● WHAT IS EXPECTED
Report the number of lines of the listing below containing the string "بیانیه", with nothing added.

● INFORMATION GIVEN
↓

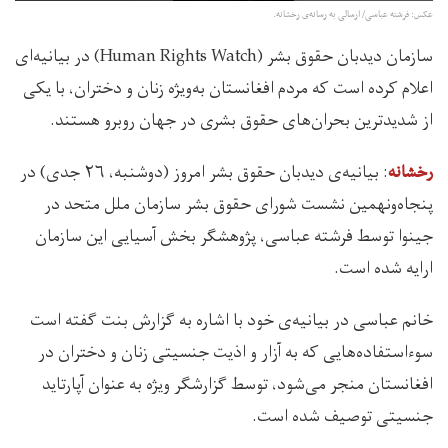
عکس: فرشته عباسی/ ارسالی به رسانه‌ی رخشانه.
سازمان دیدبان حقوق بشر (Human Rights Watch) در بیانیه‌ای
اعلام کرده است که مردم افغانستان به‌ویژه زنان و دختران، با یکی
از شدیدترین بحران‌های حقوق بشری در جهان روبرو هستند.
: بیانیه‌ی دیدبان حقوق بشر امروز (دوشنبه، ۲۶ جدی) در
رخشانه
پنجاه‌ونهمین نشست شورای حقوق بشر سازمان ملل متحد در
جینوا توسط فرشته عباسی، پژوهشگر بخش آسیایی این سازمان
ارایه شده است.
خانم عباسی در بیانیه‌ی خود با اشاره به گزارش بنت گفته است
سوءاستفاده‌هایی که به آزار و اذیت جنسیتی زنان و دختران در
افغانستان منجر می‌شود، توسط گزارشگر ویژه به عنوان آپارتاید
جنسیتی توصیف شده است.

↑

● REPLY TO THE TASK
3